Taiwan is one of the biggest targets of disinformation and fake news and it has develop some know-how on how to identify and monitor the manipulation of fake news, disinformation and trolls against the island state over the past decades.

This includes detecting concerted efforts on social media to disseminate fake news that creates negative narratives about Taiwan. Speakers at Taiwan Forum in Bangkok on Friday entitled “Dealing with global fake news and information warfare” saw experts from Taiwan noting how disinformation spreads from a rival neighbouring country takes a break during lunch time at the same time or not working during the weekend that reflect a drop in the drop in disinformation activities.

Fake FB account with a Thai name but with contents written only in simplified Chinese character was even attributed to be part of such information warfare campaign in an attempt to make the dissemination look “natural” and “organic”.

The forum shared a few tips to manually identify troll accounts as well.


Wu Min Hsuan, CEO of Doublethink Lab Taiwan, which focusing on researching “malign Chinese influence operations and disinformation campaigns and the impacts via digital tools and methodologies” noted for example that fake Twitter (X) accounts used in information warfare can be identified from the following characteristics:

They tend to retweet (repost) or copy and paste everything from Chinese state media, uses fake profile photo, has equal number of followers from the number the account follows and has very high tweet rate.

The narrative espoused, said Wu, is that “Taiwan is just a pawn of the US. Let’s just be neutral,” he told the forum which was organized by Radio Taiwan International, Asia Centre and the Association for International Broadcasting (AIB).

Wu, who said Thailand is among the countries “highly influenced by the People’s Republic of China” added local Thai media do not have enough incentive to debunk fake news about Taiwan or the Ukraine.

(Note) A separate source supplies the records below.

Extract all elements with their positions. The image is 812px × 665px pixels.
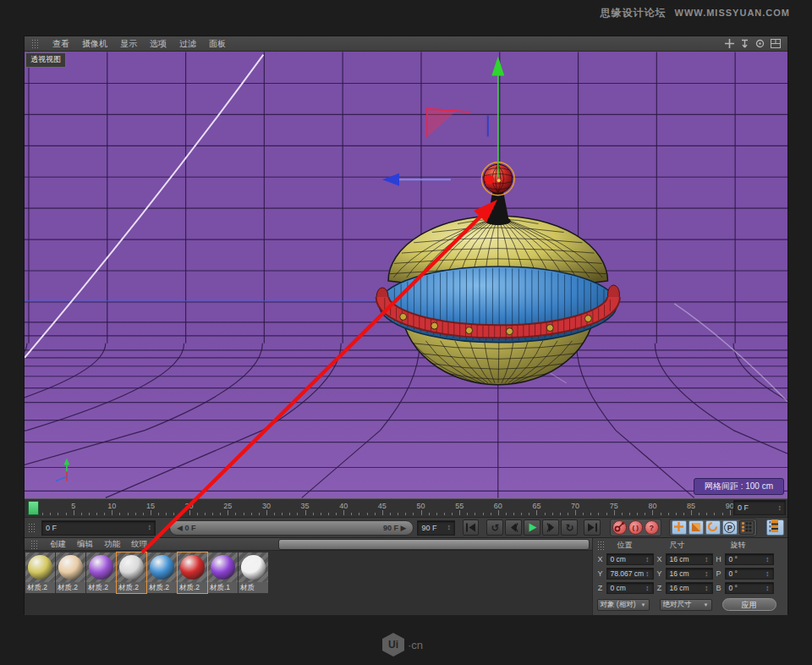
record-keyframe-button[interactable] [612,520,627,535]
axis-label: H [716,555,722,563]
goto-end-icon [587,523,598,532]
menu-display[interactable]: 显示 [120,38,137,50]
gizmo-plane-handle[interactable] [427,108,470,137]
object-mode-dropdown[interactable]: 对象 (相对)▼ [597,599,650,611]
spinner-icon[interactable]: ↕ [645,570,650,578]
slider-left-arrow-icon[interactable]: ◀ [177,524,183,532]
spinner-icon[interactable]: ↕ [765,585,770,592]
current-frame-marker[interactable] [28,501,39,515]
spinner-icon[interactable]: ↕ [645,556,650,563]
menu-panel[interactable]: 面板 [209,38,226,50]
play-button[interactable] [524,519,540,536]
rotate-view-icon[interactable] [755,39,765,48]
menu-create[interactable]: 创建 [50,539,66,550]
material-swatch[interactable]: 材质.2 [25,552,55,593]
axis-label: P [716,569,722,578]
menu-function[interactable]: 功能 [104,539,120,550]
rotation-h-field[interactable]: 0 °↕ [725,553,774,565]
dolly-view-icon[interactable] [740,39,749,48]
open-timeline-button[interactable] [766,519,784,536]
pan-view-icon[interactable] [725,39,734,48]
frame-range-slider[interactable]: ◀ 0 F 90 F ▶ [169,520,414,536]
play-loop-button[interactable]: ↻ [561,519,578,536]
spinner-icon[interactable]: ↕ [645,585,650,592]
spinner-icon[interactable]: ↕ [705,570,709,578]
keyframe-selection-icon: ? [650,524,655,532]
record-position-toggle[interactable] [672,520,687,535]
timeline-ruler[interactable]: 0 F ↕ 0510152025303540455055606570758085… [25,498,787,517]
record-rotation-toggle[interactable] [705,520,721,535]
material-swatch[interactable]: 材质 [239,552,268,593]
goto-start-icon [465,523,476,532]
spinner-icon[interactable]: ↕ [705,556,709,563]
ruler-tick [282,513,283,515]
ruler-tick [491,513,491,515]
apply-button[interactable]: 应用 [722,598,776,611]
position-x-field[interactable]: 0 cm↕ [606,553,654,565]
menu-camera[interactable]: 摄像机 [82,38,107,50]
perspective-viewport[interactable]: 透视视图 网格间距 : 100 cm [25,52,787,498]
gizmo-x-axis[interactable] [382,173,451,186]
frame-field-right[interactable]: 0 F ↕ [733,500,786,515]
ruler-tick [467,513,468,515]
panel-drag-handle-icon[interactable] [597,541,606,550]
axis-label: X [656,555,663,563]
ufo-model[interactable] [376,162,619,385]
material-swatch[interactable]: 材质.2 [178,552,207,593]
ruler-tick [645,513,645,515]
material-swatch[interactable]: 材质.2 [117,552,146,593]
end-frame-field[interactable]: 90 F ↕ [417,520,455,536]
record-pla-toggle[interactable] [739,520,754,535]
spinner-icon[interactable]: ↕ [765,570,770,578]
panel-drag-handle-icon[interactable] [31,39,40,48]
panel-drag-handle-icon[interactable] [30,540,39,549]
spinner-icon[interactable]: ↕ [778,504,782,512]
ruler-number: 55 [455,502,464,510]
prev-key-button[interactable] [505,519,522,536]
rotation-p-field[interactable]: 0 °↕ [725,568,774,580]
autokey-button[interactable]: ( ) [628,520,643,535]
next-key-button[interactable] [542,519,559,536]
record-parameter-toggle[interactable]: P [722,520,738,535]
spinner-icon[interactable]: ↕ [148,524,152,531]
position-z-field[interactable]: 0 cm↕ [606,582,654,594]
goto-end-button[interactable] [584,519,600,536]
viewport-name-label[interactable]: 透视视图 [25,52,66,68]
spinner-icon[interactable]: ↕ [765,556,770,563]
size-z-field[interactable]: 16 cm↕ [666,582,713,594]
menu-filter[interactable]: 过滤 [179,38,196,50]
move-gizmo[interactable] [382,57,504,186]
coordinates-panel: 位置 尺寸 旋转 X 0 cm↕ X 16 cm↕ H 0 °↕ Y 78.06… [592,538,788,615]
gizmo-y-axis[interactable] [491,57,504,178]
slider-right-arrow-icon[interactable]: ▶ [401,524,407,532]
ruler-tick [313,513,314,515]
gizmo-center-dot[interactable] [485,175,494,184]
material-swatch[interactable]: 材质.2 [147,552,177,593]
current-frame-field[interactable]: 0 F ↕ [41,520,156,536]
size-y-field[interactable]: 16 cm↕ [666,568,713,580]
play-reverse-button[interactable]: ↺ [486,519,503,536]
record-scale-toggle[interactable] [689,520,704,535]
panel-drag-handle-icon[interactable] [28,523,36,532]
size-mode-dropdown[interactable]: 绝对尺寸▼ [660,599,712,611]
material-scrollbar[interactable] [278,539,590,550]
menu-texture[interactable]: 纹理 [131,539,147,550]
spinner-icon[interactable]: ↕ [705,585,709,592]
menu-options[interactable]: 选项 [150,38,167,50]
toggle-views-icon[interactable] [771,39,781,48]
size-x-field[interactable]: 16 cm↕ [666,553,713,565]
material-swatch[interactable]: 材质.1 [208,552,238,593]
ruler-tick [58,513,58,515]
axis-label: X [597,555,604,563]
record-position-icon [673,520,684,536]
position-y-field[interactable]: 78.067 cm↕ [606,568,654,580]
goto-start-button[interactable] [463,519,479,536]
material-swatch[interactable]: 材质.2 [56,552,85,593]
keyframe-selection-button[interactable]: ? [645,520,659,535]
rotation-b-field[interactable]: 0 °↕ [725,582,774,594]
menu-view[interactable]: 查看 [52,38,69,50]
menu-edit[interactable]: 编辑 [77,539,93,550]
watermark: 思缘设计论坛WWW.MISSYUAN.COM [601,6,790,20]
spinner-icon[interactable]: ↕ [447,524,452,531]
material-swatch[interactable]: 材质.2 [86,552,116,593]
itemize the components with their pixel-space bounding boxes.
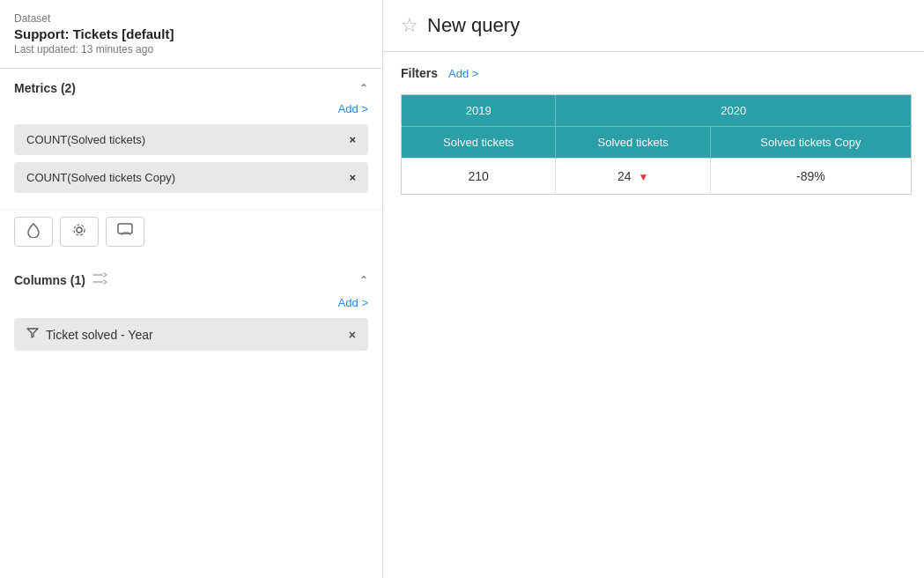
droplet-icon [26,222,41,241]
col-header-3: Solved tickets Copy [710,127,911,159]
metrics-add-link[interactable]: Add > [14,102,368,115]
droplet-button[interactable] [14,217,53,247]
svg-rect-2 [118,224,132,233]
metrics-title: Metrics (2) [14,81,76,95]
left-panel: Dataset Support: Tickets [default] Last … [0,0,383,578]
star-icon[interactable]: ☆ [401,14,418,37]
cell-2020-value: 24 [617,169,632,183]
metric-remove-1[interactable]: × [349,134,356,145]
table-header-year-row: 2019 2020 [402,95,912,127]
filters-row: Filters Add > [401,66,912,80]
pct-value: -89% [796,169,825,183]
cell-val-2020: 24 ▼ [556,159,710,195]
metric-label-2: COUNT(Solved tickets Copy) [26,171,175,184]
columns-title: Columns (1) [14,273,85,287]
metrics-chevron-icon[interactable]: ⌃ [359,82,368,94]
svg-point-1 [74,225,85,235]
metric-item-2[interactable]: COUNT(Solved tickets Copy) × [14,162,368,193]
query-title: New query [427,14,520,37]
columns-title-row: Columns (1) [14,271,108,289]
cell-val-2019: 210 [402,159,556,195]
columns-header: Columns (1) ⌃ [14,271,368,289]
metric-item[interactable]: COUNT(Solved tickets) × [14,124,368,155]
year-2020-header: 2020 [556,95,912,127]
column-item-left: Ticket solved - Year [26,327,153,342]
columns-add-link[interactable]: Add > [14,296,368,309]
dataset-updated: Last updated: 13 minutes ago [14,43,368,56]
dataset-name: Support: Tickets [default] [14,26,368,41]
shuffle-icon [92,271,108,289]
icon-row [0,210,382,259]
filters-add-link[interactable]: Add > [448,67,478,80]
columns-chevron-icon[interactable]: ⌃ [359,274,368,286]
chat-icon [117,223,133,241]
filters-label: Filters [401,66,438,80]
svg-point-0 [77,227,82,233]
radio-button[interactable] [60,217,99,247]
dataset-label: Dataset [14,12,368,25]
chat-button[interactable] [106,217,144,247]
columns-section: Columns (1) ⌃ Add > [0,259,382,359]
table-data-row: 210 24 ▼ -89% [402,159,912,195]
table-header-col-row: Solved tickets Solved tickets Solved tic… [402,127,912,159]
metric-label-1: COUNT(Solved tickets) [26,133,145,146]
column-remove[interactable]: × [349,329,356,341]
right-panel: ☆ New query Filters Add > 2019 2020 Solv… [383,0,924,578]
cell-val-pct: -89% [710,159,911,195]
dataset-info: Dataset Support: Tickets [default] Last … [0,0,382,69]
column-label: Ticket solved - Year [46,328,153,342]
right-content: Filters Add > 2019 2020 Solved tickets S… [383,52,924,578]
column-item[interactable]: Ticket solved - Year × [14,318,368,351]
down-arrow-icon: ▼ [638,171,648,183]
right-header: ☆ New query [383,0,924,52]
metrics-section: Metrics (2) ⌃ Add > COUNT(Solved tickets… [0,69,382,210]
col-header-1: Solved tickets [402,127,556,159]
col-header-2: Solved tickets [556,127,710,159]
filter-icon [26,327,39,342]
radio-icon [71,222,87,241]
year-2019-header: 2019 [402,95,556,127]
metrics-header: Metrics (2) ⌃ [14,81,368,95]
data-table: 2019 2020 Solved tickets Solved tickets … [401,94,912,195]
metric-remove-2[interactable]: × [349,172,356,183]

On the other hand, there’s an incentive for some Caucasian social media users to say everything in China is good while everything in the US is bad in order to drive traffic that’s manipulated and make money as a result.

Another panelist, Ethan Tu, founder of AI Labs, a privately funded research institute based in Taipei, said AI (artificial intelligence) has recently been deployed to help produce and spread misinformation and “no human can catchup with this kind of [rapid] spread”.
“Social media is a good approach to manipulate your minds,” said Tu.

Stephane Delfour, AFP Southeast Asia Bureau Chief, whose organization is a pioneer in spotting fake news, said if things you see on social media is “too surprising” to be true, one should asks who is the news or information attributed to so one can know whether the news source is dodgy.


James Gomez, Regional Director of Asia Centre, a civil society research institute based in Bangkok, said “machine production of disinformation” undermines democracy.

Cheryl Lai, chairperson of Radio Taiwan International, which broadcasts in twenty languages including Thai, said today’s information warfare knows no border. The sentiment is echoed by Herbert Hsu, deputy head of Taipei Economic and Cultural Office in Bangkok who said Taiwan is facing “authoritarian cognitive warfare”, or “false information” about Taiwan spread by “one certain country in the region” for nine years now.